> **Problem description**:
Only one number is wanted here: how many lines of the data hold "paralon".

Items listed in a dataset:

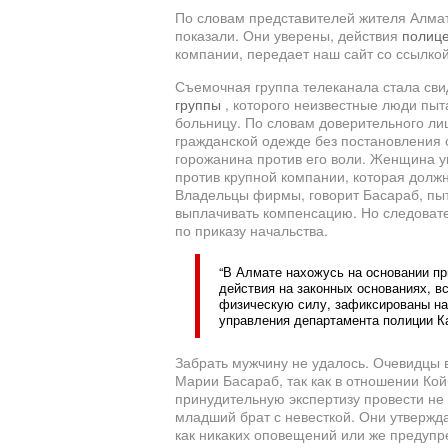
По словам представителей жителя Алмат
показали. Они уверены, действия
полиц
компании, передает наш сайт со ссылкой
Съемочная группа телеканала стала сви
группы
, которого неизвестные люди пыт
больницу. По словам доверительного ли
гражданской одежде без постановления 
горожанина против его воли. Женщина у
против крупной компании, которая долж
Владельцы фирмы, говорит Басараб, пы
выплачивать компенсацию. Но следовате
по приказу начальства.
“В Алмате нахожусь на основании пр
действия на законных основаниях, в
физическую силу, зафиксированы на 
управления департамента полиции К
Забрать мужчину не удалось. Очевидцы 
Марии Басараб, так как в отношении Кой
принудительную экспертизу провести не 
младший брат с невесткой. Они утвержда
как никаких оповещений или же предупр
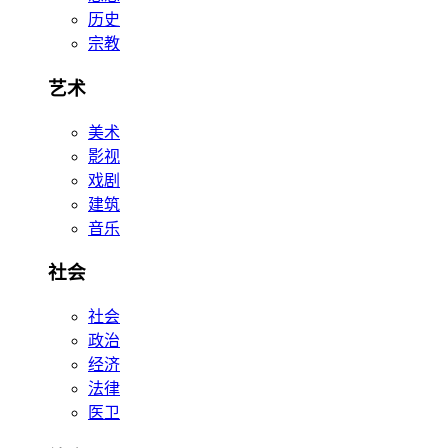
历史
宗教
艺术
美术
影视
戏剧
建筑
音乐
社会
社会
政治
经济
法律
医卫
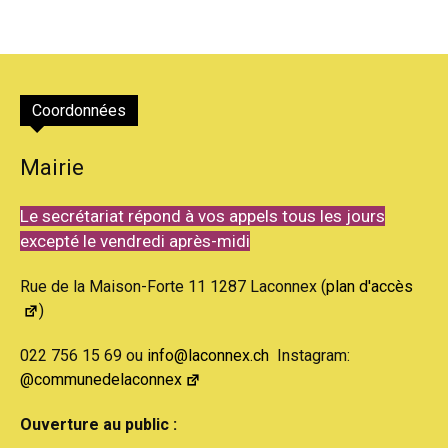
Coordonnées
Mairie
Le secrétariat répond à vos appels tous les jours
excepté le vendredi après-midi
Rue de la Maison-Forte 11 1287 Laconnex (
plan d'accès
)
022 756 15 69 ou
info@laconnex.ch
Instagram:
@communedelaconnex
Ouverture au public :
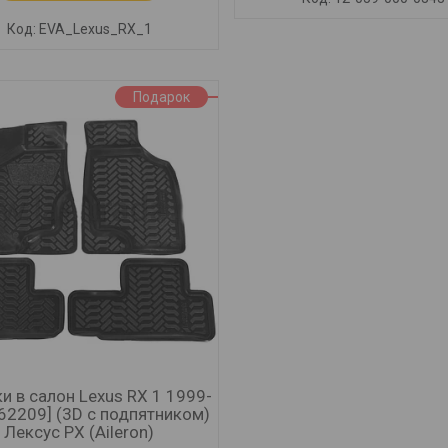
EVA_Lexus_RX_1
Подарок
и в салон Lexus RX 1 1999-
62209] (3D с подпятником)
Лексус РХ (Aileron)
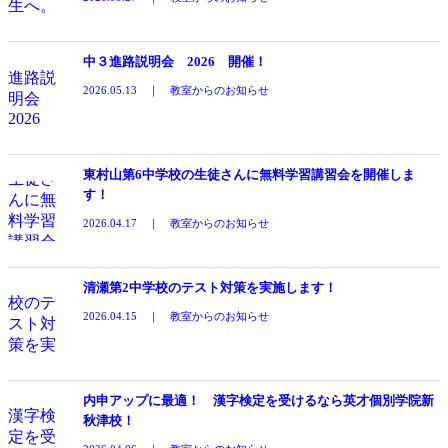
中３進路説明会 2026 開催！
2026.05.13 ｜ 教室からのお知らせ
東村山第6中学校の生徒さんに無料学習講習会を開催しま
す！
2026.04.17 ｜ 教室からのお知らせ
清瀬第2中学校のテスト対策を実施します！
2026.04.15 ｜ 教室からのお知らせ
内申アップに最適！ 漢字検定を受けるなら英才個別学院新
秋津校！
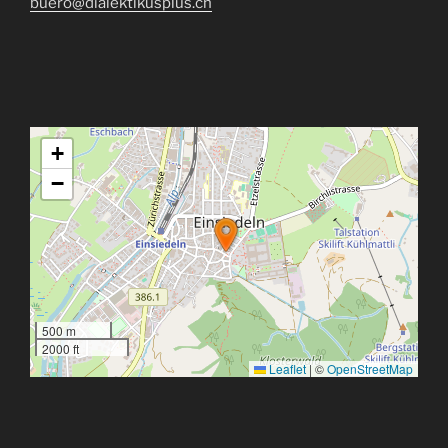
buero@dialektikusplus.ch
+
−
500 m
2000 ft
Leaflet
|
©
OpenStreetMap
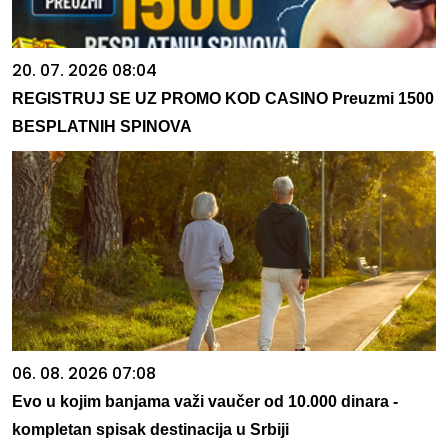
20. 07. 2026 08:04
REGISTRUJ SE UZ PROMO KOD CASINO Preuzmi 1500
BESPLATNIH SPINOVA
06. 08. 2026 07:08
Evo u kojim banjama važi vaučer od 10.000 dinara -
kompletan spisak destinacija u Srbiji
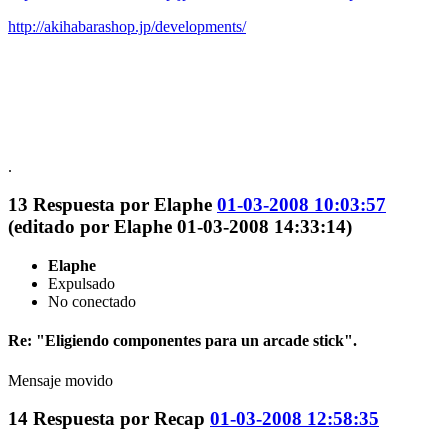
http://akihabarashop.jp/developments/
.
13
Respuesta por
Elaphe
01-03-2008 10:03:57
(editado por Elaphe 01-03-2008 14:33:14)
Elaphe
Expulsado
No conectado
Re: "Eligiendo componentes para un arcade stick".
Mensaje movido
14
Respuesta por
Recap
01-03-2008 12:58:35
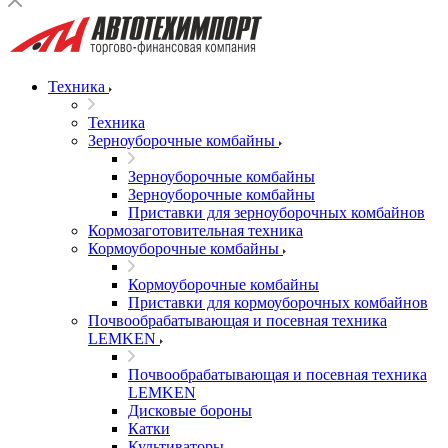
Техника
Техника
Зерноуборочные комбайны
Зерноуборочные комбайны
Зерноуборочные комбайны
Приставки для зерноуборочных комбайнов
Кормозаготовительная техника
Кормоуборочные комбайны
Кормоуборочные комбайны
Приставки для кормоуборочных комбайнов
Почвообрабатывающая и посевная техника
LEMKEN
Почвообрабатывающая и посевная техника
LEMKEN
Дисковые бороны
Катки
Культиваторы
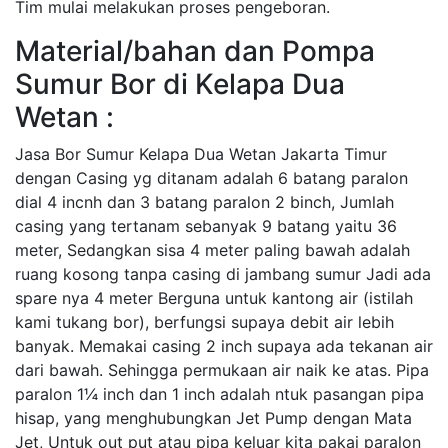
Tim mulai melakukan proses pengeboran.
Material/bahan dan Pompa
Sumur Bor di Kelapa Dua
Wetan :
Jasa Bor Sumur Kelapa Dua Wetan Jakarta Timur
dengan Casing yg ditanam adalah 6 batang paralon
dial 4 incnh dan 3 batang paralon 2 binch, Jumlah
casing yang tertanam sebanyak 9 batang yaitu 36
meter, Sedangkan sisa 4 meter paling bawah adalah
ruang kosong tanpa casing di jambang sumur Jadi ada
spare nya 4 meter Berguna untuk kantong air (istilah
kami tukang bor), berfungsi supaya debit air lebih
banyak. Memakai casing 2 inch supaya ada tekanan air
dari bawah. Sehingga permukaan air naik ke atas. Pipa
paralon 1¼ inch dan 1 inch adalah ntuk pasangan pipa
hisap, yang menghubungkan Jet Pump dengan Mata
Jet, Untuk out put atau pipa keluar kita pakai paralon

> **Reply**:
4